▸ **About this task**:
Repeat all of the data exactly. Leave nothing out.

[Document structure recognition data]
= = = =
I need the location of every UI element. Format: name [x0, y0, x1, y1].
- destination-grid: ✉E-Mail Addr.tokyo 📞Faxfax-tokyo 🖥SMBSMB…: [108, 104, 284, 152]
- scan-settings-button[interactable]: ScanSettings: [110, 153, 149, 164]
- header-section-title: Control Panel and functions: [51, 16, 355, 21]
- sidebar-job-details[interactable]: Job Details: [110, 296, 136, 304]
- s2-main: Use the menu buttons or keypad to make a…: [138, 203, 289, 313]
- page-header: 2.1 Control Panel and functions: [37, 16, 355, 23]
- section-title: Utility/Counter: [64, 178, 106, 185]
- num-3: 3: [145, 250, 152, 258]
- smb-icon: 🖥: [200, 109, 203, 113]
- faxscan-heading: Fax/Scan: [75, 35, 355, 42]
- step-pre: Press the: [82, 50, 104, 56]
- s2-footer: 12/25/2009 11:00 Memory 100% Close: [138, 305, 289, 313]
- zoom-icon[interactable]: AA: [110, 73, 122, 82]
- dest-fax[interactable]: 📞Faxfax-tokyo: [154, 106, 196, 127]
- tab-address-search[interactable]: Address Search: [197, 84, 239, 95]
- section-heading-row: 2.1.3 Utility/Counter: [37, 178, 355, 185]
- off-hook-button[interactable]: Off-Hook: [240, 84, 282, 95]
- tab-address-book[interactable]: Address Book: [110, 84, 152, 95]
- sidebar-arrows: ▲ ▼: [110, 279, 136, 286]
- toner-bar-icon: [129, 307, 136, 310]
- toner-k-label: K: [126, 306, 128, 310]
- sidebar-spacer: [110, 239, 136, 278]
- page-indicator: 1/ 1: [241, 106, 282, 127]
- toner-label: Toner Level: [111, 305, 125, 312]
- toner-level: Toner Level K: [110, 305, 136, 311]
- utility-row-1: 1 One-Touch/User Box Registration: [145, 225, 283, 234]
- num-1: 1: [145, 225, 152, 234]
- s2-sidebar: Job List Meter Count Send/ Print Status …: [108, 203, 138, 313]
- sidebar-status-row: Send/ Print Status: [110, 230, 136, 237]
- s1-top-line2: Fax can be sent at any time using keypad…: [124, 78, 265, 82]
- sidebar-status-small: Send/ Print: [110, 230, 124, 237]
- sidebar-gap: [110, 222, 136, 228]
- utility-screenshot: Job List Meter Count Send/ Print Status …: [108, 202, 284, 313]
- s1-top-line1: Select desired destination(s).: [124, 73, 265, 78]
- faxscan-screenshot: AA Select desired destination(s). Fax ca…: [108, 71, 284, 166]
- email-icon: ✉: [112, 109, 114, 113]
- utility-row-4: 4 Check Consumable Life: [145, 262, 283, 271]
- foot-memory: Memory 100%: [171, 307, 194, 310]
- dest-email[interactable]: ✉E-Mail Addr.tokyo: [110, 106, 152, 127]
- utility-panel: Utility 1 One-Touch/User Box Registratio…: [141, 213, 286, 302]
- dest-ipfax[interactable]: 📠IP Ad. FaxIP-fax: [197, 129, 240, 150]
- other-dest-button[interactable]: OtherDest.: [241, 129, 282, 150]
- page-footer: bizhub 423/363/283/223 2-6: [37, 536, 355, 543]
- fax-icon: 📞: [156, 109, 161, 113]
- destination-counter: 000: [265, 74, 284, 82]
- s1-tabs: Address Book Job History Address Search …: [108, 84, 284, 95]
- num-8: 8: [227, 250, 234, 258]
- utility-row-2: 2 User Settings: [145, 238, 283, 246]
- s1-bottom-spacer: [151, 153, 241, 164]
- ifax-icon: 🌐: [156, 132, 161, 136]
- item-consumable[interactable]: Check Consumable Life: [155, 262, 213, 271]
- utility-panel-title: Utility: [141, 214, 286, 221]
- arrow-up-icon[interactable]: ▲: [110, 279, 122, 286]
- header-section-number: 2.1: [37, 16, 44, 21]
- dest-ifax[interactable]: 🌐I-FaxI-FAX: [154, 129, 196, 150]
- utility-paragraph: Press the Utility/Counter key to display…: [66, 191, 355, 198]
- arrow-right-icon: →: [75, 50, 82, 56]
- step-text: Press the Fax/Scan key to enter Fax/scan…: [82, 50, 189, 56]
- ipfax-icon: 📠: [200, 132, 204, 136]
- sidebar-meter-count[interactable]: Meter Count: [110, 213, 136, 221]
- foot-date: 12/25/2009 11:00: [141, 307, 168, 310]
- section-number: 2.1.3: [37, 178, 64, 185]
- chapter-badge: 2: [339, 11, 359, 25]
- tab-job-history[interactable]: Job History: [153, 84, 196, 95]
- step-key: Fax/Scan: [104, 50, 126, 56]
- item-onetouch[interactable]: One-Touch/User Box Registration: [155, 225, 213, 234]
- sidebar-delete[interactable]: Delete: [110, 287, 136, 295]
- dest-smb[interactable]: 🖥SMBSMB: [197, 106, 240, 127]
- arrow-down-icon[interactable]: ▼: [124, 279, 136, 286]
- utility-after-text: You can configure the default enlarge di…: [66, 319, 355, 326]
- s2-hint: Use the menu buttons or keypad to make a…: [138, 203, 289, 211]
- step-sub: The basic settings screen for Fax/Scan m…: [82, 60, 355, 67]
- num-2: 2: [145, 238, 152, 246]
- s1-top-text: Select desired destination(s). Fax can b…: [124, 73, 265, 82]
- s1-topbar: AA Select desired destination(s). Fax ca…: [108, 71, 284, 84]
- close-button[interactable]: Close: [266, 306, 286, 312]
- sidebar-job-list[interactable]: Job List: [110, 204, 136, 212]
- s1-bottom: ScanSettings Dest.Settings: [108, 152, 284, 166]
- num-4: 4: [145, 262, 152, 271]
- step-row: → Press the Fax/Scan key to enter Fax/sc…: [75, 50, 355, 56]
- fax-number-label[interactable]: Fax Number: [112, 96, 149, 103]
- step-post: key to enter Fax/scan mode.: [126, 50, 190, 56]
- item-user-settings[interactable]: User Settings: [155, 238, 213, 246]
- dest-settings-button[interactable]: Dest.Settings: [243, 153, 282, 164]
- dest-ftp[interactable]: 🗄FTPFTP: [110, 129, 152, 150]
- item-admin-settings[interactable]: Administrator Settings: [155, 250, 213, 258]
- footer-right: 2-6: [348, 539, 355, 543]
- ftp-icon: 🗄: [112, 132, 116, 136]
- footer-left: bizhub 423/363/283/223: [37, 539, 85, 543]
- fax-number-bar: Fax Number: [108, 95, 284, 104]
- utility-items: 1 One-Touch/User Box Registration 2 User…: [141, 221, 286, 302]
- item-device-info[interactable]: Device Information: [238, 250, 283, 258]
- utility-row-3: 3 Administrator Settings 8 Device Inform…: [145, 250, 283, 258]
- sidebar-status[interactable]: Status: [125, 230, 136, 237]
= = = =
▸ **Written response**:
I need the location of every UI element. Format: name [x0, y0, x1, y1].
- destination-grid: ✉E-Mail Addr.tokyo 📞Faxfax-tokyo 🖥SMBSMB…: [108, 104, 284, 152]
- scan-settings-button[interactable]: ScanSettings: [110, 153, 149, 164]
- header-section-title: Control Panel and functions: [51, 16, 355, 21]
- sidebar-job-details[interactable]: Job Details: [110, 296, 136, 304]
- s2-main: Use the menu buttons or keypad to make a…: [138, 203, 289, 313]
- page-header: 2.1 Control Panel and functions: [37, 16, 355, 23]
- section-title: Utility/Counter: [64, 178, 106, 185]
- num-3: 3: [145, 250, 152, 258]
- smb-icon: 🖥: [200, 109, 203, 113]
- faxscan-heading: Fax/Scan: [75, 35, 355, 42]
- step-pre: Press the: [82, 50, 104, 56]
- s2-footer: 12/25/2009 11:00 Memory 100% Close: [138, 305, 289, 313]
- zoom-icon[interactable]: AA: [110, 73, 122, 82]
- dest-fax[interactable]: 📞Faxfax-tokyo: [154, 106, 196, 127]
- tab-address-search[interactable]: Address Search: [197, 84, 239, 95]
- section-heading-row: 2.1.3 Utility/Counter: [37, 178, 355, 185]
- off-hook-button[interactable]: Off-Hook: [240, 84, 282, 95]
- tab-address-book[interactable]: Address Book: [110, 84, 152, 95]
- sidebar-arrows: ▲ ▼: [110, 279, 136, 286]
- toner-bar-icon: [129, 307, 136, 310]
- toner-k-label: K: [126, 306, 128, 310]
- sidebar-spacer: [110, 239, 136, 278]
- page-indicator: 1/ 1: [241, 106, 282, 127]
- toner-label: Toner Level: [111, 305, 125, 312]
- toner-level: Toner Level K: [110, 305, 136, 311]
- utility-row-1: 1 One-Touch/User Box Registration: [145, 225, 283, 234]
- num-1: 1: [145, 225, 152, 234]
- s2-sidebar: Job List Meter Count Send/ Print Status …: [108, 203, 138, 313]
- sidebar-status-row: Send/ Print Status: [110, 230, 136, 237]
- s1-top-line2: Fax can be sent at any time using keypad…: [124, 78, 265, 82]
- sidebar-status-small: Send/ Print: [110, 230, 124, 237]
- sidebar-gap: [110, 222, 136, 228]
- utility-screenshot: Job List Meter Count Send/ Print Status …: [108, 202, 284, 313]
- s1-top-line1: Select desired destination(s).: [124, 73, 265, 78]
- faxscan-screenshot: AA Select desired destination(s). Fax ca…: [108, 71, 284, 166]
- email-icon: ✉: [112, 109, 114, 113]
- utility-row-4: 4 Check Consumable Life: [145, 262, 283, 271]
- foot-memory: Memory 100%: [171, 307, 194, 310]
- dest-email[interactable]: ✉E-Mail Addr.tokyo: [110, 106, 152, 127]
- utility-panel: Utility 1 One-Touch/User Box Registratio…: [141, 213, 286, 302]
- dest-ipfax[interactable]: 📠IP Ad. FaxIP-fax: [197, 129, 240, 150]
- other-dest-button[interactable]: OtherDest.: [241, 129, 282, 150]
- page-footer: bizhub 423/363/283/223 2-6: [37, 536, 355, 543]
- fax-icon: 📞: [156, 109, 161, 113]
- destination-counter: 000: [265, 74, 284, 82]
- s1-tabs: Address Book Job History Address Search …: [108, 84, 284, 95]
- num-8: 8: [227, 250, 234, 258]
- utility-row-2: 2 User Settings: [145, 238, 283, 246]
- s1-bottom-spacer: [151, 153, 241, 164]
- ifax-icon: 🌐: [156, 132, 161, 136]
- item-consumable[interactable]: Check Consumable Life: [155, 262, 213, 271]
- utility-panel-title: Utility: [141, 214, 286, 221]
- arrow-up-icon[interactable]: ▲: [110, 279, 122, 286]
- header-section-number: 2.1: [37, 16, 44, 21]
- dest-ifax[interactable]: 🌐I-FaxI-FAX: [154, 129, 196, 150]
- utility-paragraph: Press the Utility/Counter key to display…: [66, 191, 355, 198]
- arrow-right-icon: →: [75, 50, 82, 56]
- step-text: Press the Fax/Scan key to enter Fax/scan…: [82, 50, 189, 56]
- ipfax-icon: 📠: [200, 132, 204, 136]
- sidebar-meter-count[interactable]: Meter Count: [110, 213, 136, 221]
- foot-date: 12/25/2009 11:00: [141, 307, 168, 310]
- section-number: 2.1.3: [37, 178, 64, 185]
- chapter-badge: 2: [339, 11, 359, 25]
- tab-job-history[interactable]: Job History: [153, 84, 196, 95]
- step-key: Fax/Scan: [104, 50, 126, 56]
- item-onetouch[interactable]: One-Touch/User Box Registration: [155, 225, 213, 234]
- sidebar-delete[interactable]: Delete: [110, 287, 136, 295]
- dest-smb[interactable]: 🖥SMBSMB: [197, 106, 240, 127]
- arrow-down-icon[interactable]: ▼: [124, 279, 136, 286]
- utility-after-text: You can configure the default enlarge di…: [66, 319, 355, 326]
- s2-hint: Use the menu buttons or keypad to make a…: [138, 203, 289, 211]
- step-sub: The basic settings screen for Fax/Scan m…: [82, 60, 355, 67]
- num-2: 2: [145, 238, 152, 246]
- s1-top-text: Select desired destination(s). Fax can b…: [124, 73, 265, 82]
- s1-topbar: AA Select desired destination(s). Fax ca…: [108, 71, 284, 84]
- close-button[interactable]: Close: [266, 306, 286, 312]
- sidebar-job-list[interactable]: Job List: [110, 204, 136, 212]
- s1-bottom: ScanSettings Dest.Settings: [108, 152, 284, 166]
- num-4: 4: [145, 262, 152, 271]
- step-row: → Press the Fax/Scan key to enter Fax/sc…: [75, 50, 355, 56]
- fax-number-label[interactable]: Fax Number: [112, 96, 149, 103]
- step-post: key to enter Fax/scan mode.: [126, 50, 190, 56]
- item-user-settings[interactable]: User Settings: [155, 238, 213, 246]
- dest-settings-button[interactable]: Dest.Settings: [243, 153, 282, 164]
- dest-ftp[interactable]: 🗄FTPFTP: [110, 129, 152, 150]
- item-admin-settings[interactable]: Administrator Settings: [155, 250, 213, 258]
- footer-right: 2-6: [348, 539, 355, 543]
- ftp-icon: 🗄: [112, 132, 116, 136]
- footer-left: bizhub 423/363/283/223: [37, 539, 85, 543]
- fax-number-bar: Fax Number: [108, 95, 284, 104]
- utility-items: 1 One-Touch/User Box Registration 2 User…: [141, 221, 286, 302]
- item-device-info[interactable]: Device Information: [238, 250, 283, 258]
- utility-row-3: 3 Administrator Settings 8 Device Inform…: [145, 250, 283, 258]
- sidebar-status[interactable]: Status: [125, 230, 136, 237]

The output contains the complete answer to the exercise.